A entrevista é de Clara Raimundo, publicada por 7Margens, 12-12-2024.
Nasceu na Alemanha, estudou no Reino Unido e está em missão na Argentina. Tendo em conta estas coordenadas, talvez poucos adivinhassem que nos referimos a um imã. Mas para Marwan Gill, 34 anos, o fato de ter vivido sempre em países não-muçulmanos não foi motivo para se afastar do islã, pelo contrário.

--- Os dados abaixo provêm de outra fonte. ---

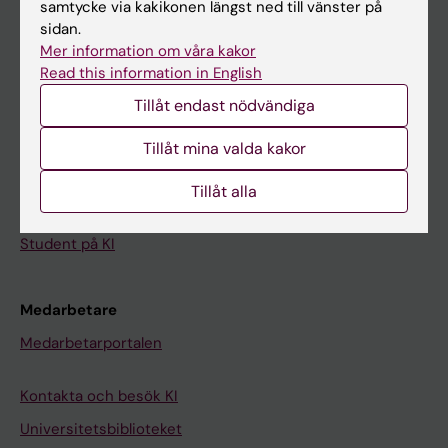
samtycke via kakikonen längst ned till vänster på
sidan.
Student
Mer information om våra kakor
Read this information in English
Ladok
Tillåt endast nödvändiga
Canvas
Schema
Tillåt mina valda kakor
Studentmejlen
Tillåt alla
Kurs- och programwebbar
Student på KI
Medarbetare
Medarbetarportalen
Kontakta och besök KI
Universitetsbiblioteket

Na verdade, foram os seus pais que tiveram de fugir de um país de maioria muçulmana, o Paquistão, porque o grupo a que pertenciam – a comunidade muçulmana ahmadia – aí era (e continua a ser) considerada herética e, por esse motivo, perseguida.
De passagem por Portugal para participar num encontro de bolseiros do Centro Internacional para o Diálogo (KAICIID), com sede em Lisboa, o atual presidente da Comunidade Muçulmana Ahmadia na Argentina falou ao 7MARGENS sobre a importância do diálogo inter-religioso, em particular entre muçulmanos e judeus, do qual tem sido protagonista. O programa de rádio que conduz semanalmente com o rabino Miguel Steuermann, intitulado Salam Shalom [as palavras árabe e hebraica para “paz”] despertou a atenção do Papa, que pediu para conhecê-los, e deu origem a um livro, que acabam de lançar (para já apenas em espanhol). Porque – como lhes disse Francisco – “agora é a altura de não desistir”.
Eis a entrevista.
Ser muçulmano em países de tradição cristã tem sido um desafio particularmente difícil?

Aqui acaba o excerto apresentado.